I have never seen so many Prairie dogs as I have since I moved to the Midwest. As a matter of fact, I don’t think I ever saw one until I moved here. When Spring comes around (which is very short-lived in these parts) those little boogers begin coming out of the woodwork and they make my dogs go crazy. My dog Buddy loves to chase them right back into their little hole. I’m sure he scares the padookey out of them.
Have you ever noticed that sometimes we do this in life? Run back into our little “world of familiar” when something difficult,scary or unfamiliar comes our way?

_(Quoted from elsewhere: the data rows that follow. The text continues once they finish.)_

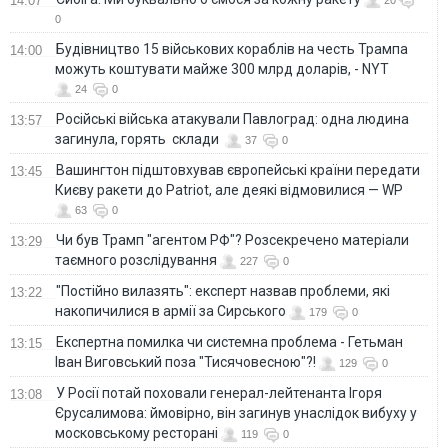
14:07
0
Будівництво 15 військових кораблів на честь Трампа
14:00
можуть коштувати майже 300 млрд доларів, - NYT
24
0
Російські війська атакували Павлоград: одна людина
13:57
загинула, горять склади
37
0
Вашингтон підштовхував європейські країни передати
13:45
Києву ракети до Patriot, але деякі відмовилися — WP
63
0
Чи був Трамп "агентом РФ"? Розсекречено матеріали
13:29
таємного розслідування
227
0
"Постійно вилазять": експерт назвав проблеми, які
13:22
накопичилися в армії за Сирського
179
0
Eкспертна помилка чи системна проблема - Гетьман
13:15
Іван Виговський поза "Тисячовесною"?!
129
0
У Росії потай поховали генерал-лейтенанта Ігоря
13:08
Єрусалимова: ймовірно, він загинув унаслідок вибуху у
московському ресторані
119
0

Take for instance I have this friend (I didn’t say it was me) who lives several thousand miles away from his aging parents. Now, he calls them every week to check on them and make sure that they are doing okay (from a distance) and as many of you probably know first-hand, that is somewhat of a challenge to say the least. I mean, you can only do so much and go visit so many times while you’re working and taking care of your own immediate family.
The thing is, this guy has siblings that live in the same town as his parents and yet the one sibling (who has power of attorney) hardly ever goes and visits. That sibling may call every now and again but hardly ever leaves their own home for anything. That’s what I call the “Prairie Dog Syndrome” of caregiving. Hoping that Mom or Dad will never get old and staying in your little place of comfort and safety thinking everything will just stay the same. But as we know, this is a fantasy world and not at all reality.

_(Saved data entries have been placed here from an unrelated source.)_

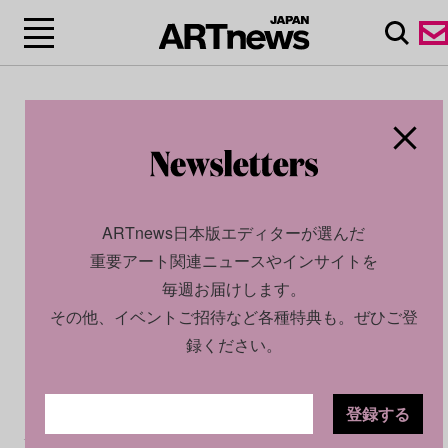
ARTnews日本版エディターが選んだ
重要アート関連ニュースやインサイトを
毎週お届けします。
その他、イベントご招待など各種特典も。ぜひご登
録ください。
登録する
CULTURE
NEWS
2026.05.18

Why is it that many of us find ourselves alone in this role of caring for our parents when we have several siblings? Now I’m not saying that these other siblings of my friend don’t pitch in at all. I think there could be several reasons. Maybe it’s like my husband’s situation where there is one sibling that steps up to the plate and takes the bull by the horn (takes charge). Maybe the other siblings just expect that one person in the family to take that role, I don’t know. But what causes the other siblings to shrink back in their holes and release that responsibility?
It can be such a frustrating situation on the part of the family member that is trying to care from a distance. I’m sure my friend (clearing throat) experiences occasional guilt for being so far away and I wonder if he will eventually have to make the decision to either move Mom or Dad into his home so he can take better care of them or himself move to where they are. To leave his job, uproot his family, and do what needs to be done when and if the time comes.
I’m sure my friend will make the best decision when that time comes because he is prepared. He has made some sort of plan of action and now is in some weird waiting game. Aren’t we all when it comes to this kind of thing?